Records for the exercise

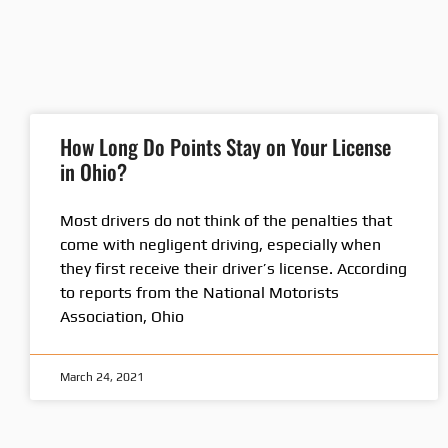
How Long Do Points Stay on Your License
in Ohio?
Most drivers do not think of the penalties that
come with negligent driving, especially when
they first receive their driver’s license. According
to reports from the National Motorists
Association, Ohio
March 24, 2021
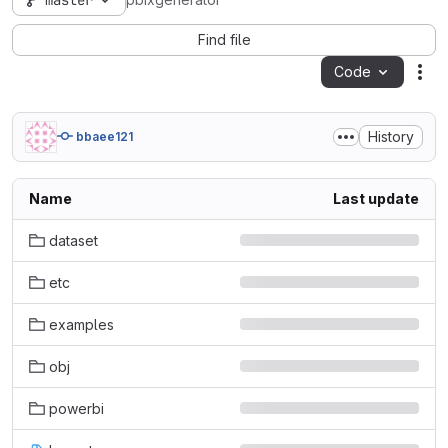
master
pbixgenerator
Find file
Code
Act
History
bbaee121
Name
Last update
dataset
etc
examples
obj
powerbi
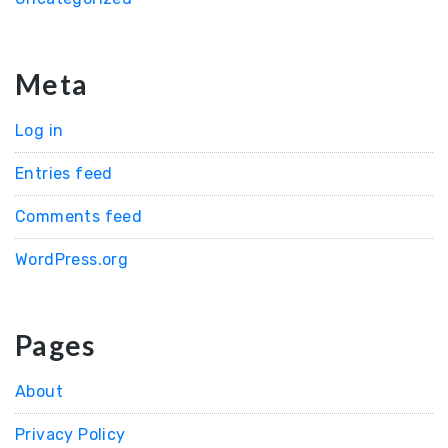
Meta
Log in
Entries feed
Comments feed
WordPress.org
Pages
About
Privacy Policy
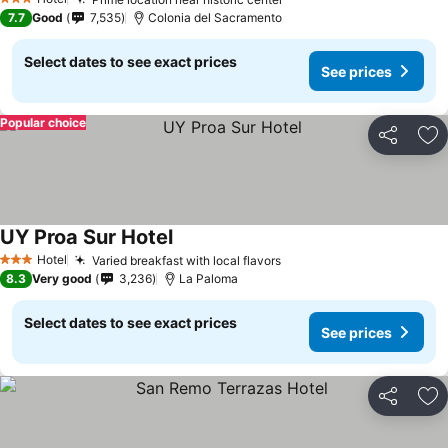
3 Stars
7.7
Good
7,535
Colonia del Sacramento
Select dates to see exact prices
See prices
Popular choice
Share
Ad
UY Proa Sur Hotel
Hotel
Varied breakfast with local flavors
3 Stars
8.3
Very good
3,236
La Paloma
Select dates to see exact prices
See prices
Share
Ad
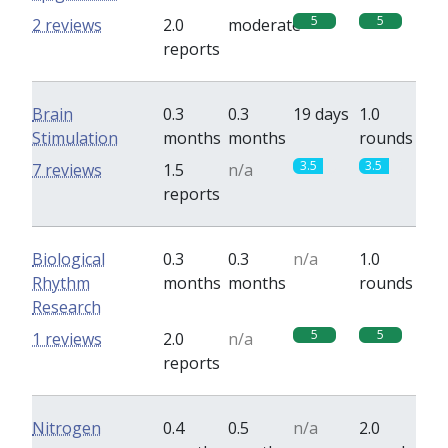
5
5
2 reviews
2.0
moderate
reports
Brain
0.3
0.3
19 days
1.0
Stimulation
months
months
rounds
3.5
3.5
7 reviews
1.5
n/a
reports
Biological
0.3
0.3
n/a
1.0
Rhythm
months
months
rounds
Research
5
5
1 reviews
2.0
n/a
reports
Nitrogen
0.4
0.5
n/a
2.0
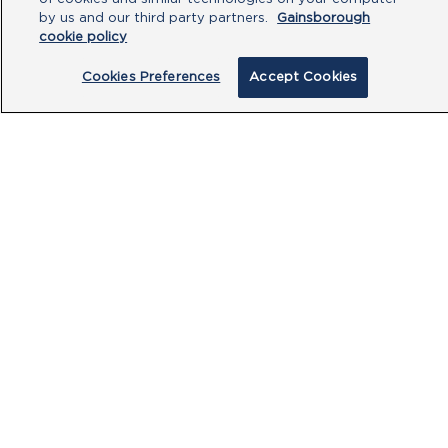
by us and our third party partners.
Gainsborough
cookie policy
Cookies Preferences
Accept Cookies
By clicking submit, you acknowledge that
you have read our
Privacy Policy
and
agree to the
Terms of Use
.
Submit
PRODUCTS
CUSTOMER CENTRE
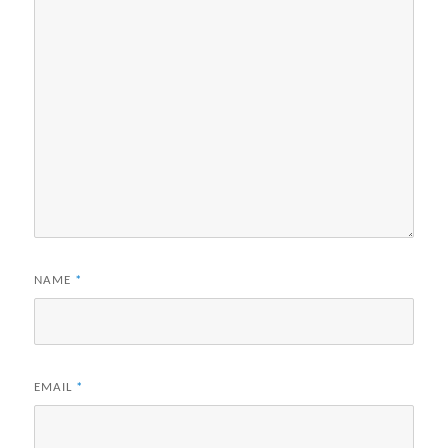
NAME
*
EMAIL
*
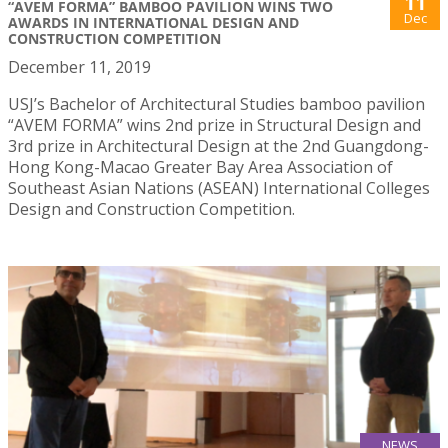
11
“AVEM FORMA” BAMBOO PAVILION WINS TWO
Dec
AWARDS IN INTERNATIONAL DESIGN AND
CONSTRUCTION COMPETITION
December 11, 2019
USJ’s Bachelor of Architectural Studies bamboo pavilion
“AVEM FORMA” wins 2nd prize in Structural Design and
3rd prize in Architectural Design at the 2nd Guangdong-
Hong Kong-Macao Greater Bay Area Association of
Southeast Asian Nations (ASEAN) International Colleges
Design and Construction Competition.
NEWS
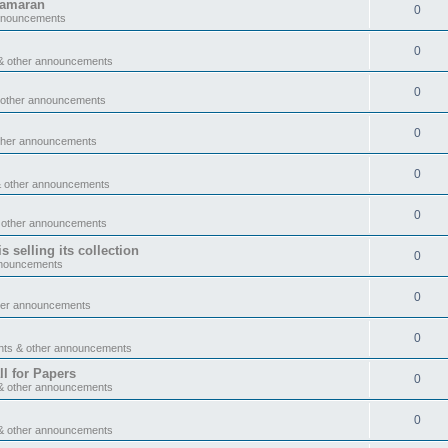
tamaran
0
announcements
0
& other announcements
0
 other announcements
0
ther announcements
0
& other announcements
0
 other announcements
 selling its collection
0
nnouncements
0
her announcements
0
nts & other announcements
l for Papers
0
& other announcements
0
& other announcements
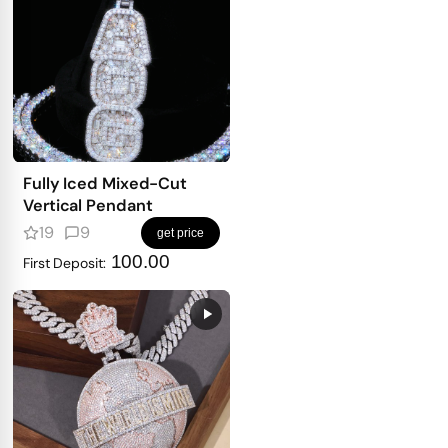
Fully Iced Mixed-Cut
Vertical Pendant
19
9
get price
100.00
First Deposit:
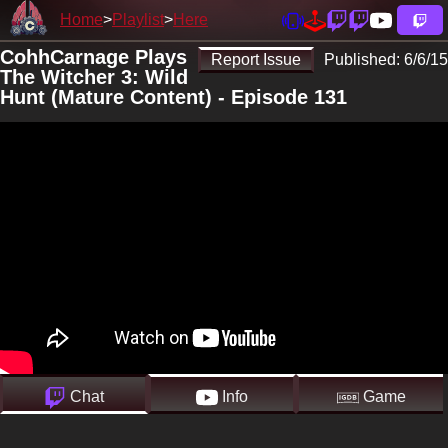
Home
Playlist
Here
CohhCarnage Plays
Report Issue
Published:
6/6/15
The Witcher 3: Wild
Hunt (Mature Content) - Episode 131
Chat
Info
Game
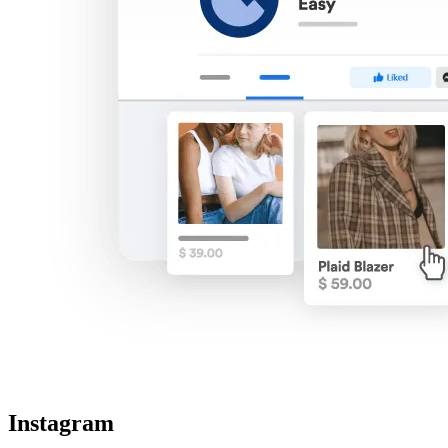
Instagram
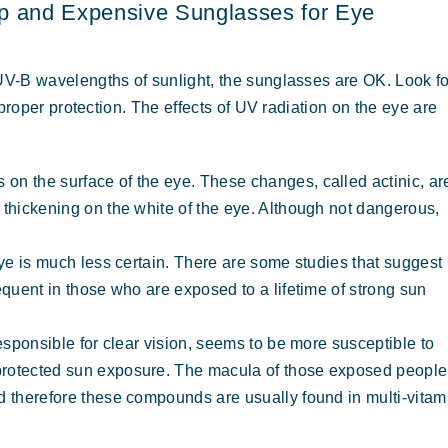
p and Expensive Sunglasses for Eye
V-B wavelengths of sunlight, the sunglasses are OK. Look fo
proper protection. The effects of UV radiation on the eye are
on the surface of the eye. These changes, called actinic, ar
 thickening on the white of the eye. Although not dangerous,
eye is much less certain. There are some studies that suggest
equent in those who are exposed to a lifetime of strong sun
responsible for clear vision, seems to be more susceptible to
protected sun exposure. The macula of those exposed people
d therefore these compounds are usually found in multi-vitam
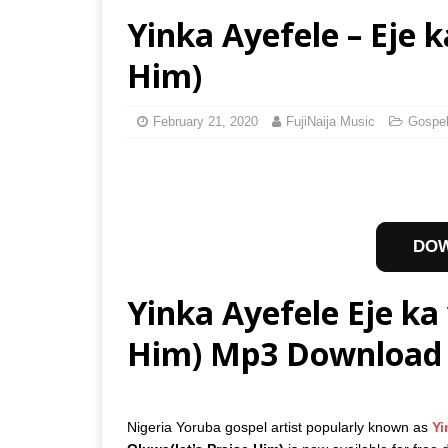
Yinka Ayefele – Eje k
Him)
February 21, 2020
FujiNaija Music
Gospe
DO
Yinka Ayefele Eje ka 
Him) Mp3 Download
Nigeria Yoruba gospel artist popularly known as
Yi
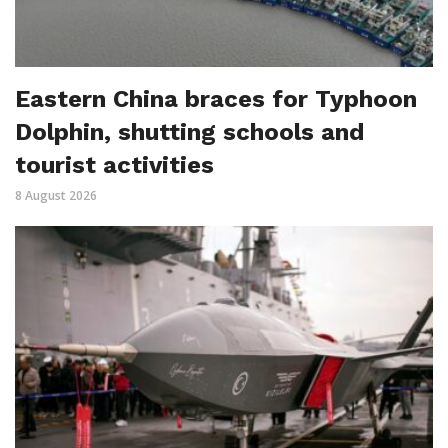
Eastern China braces for Typhoon
Dolphin, shutting schools and
tourist activities
8 August 2026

Task brief
Retype word for word the span of lines above that begins with the line containing "FujiNaija Music" and ends with the last line of the records; skip all pictures.

Solution to this problem
FujiNaija Music
Gospe
DO
Yinka Ayefele Eje ka 
Him) Mp3 Download
Nigeria Yoruba gospel artist popularly known as
Yi
Eastern China braces for Typhoon
Dolphin, shutting schools and
tourist activities
8 August 2026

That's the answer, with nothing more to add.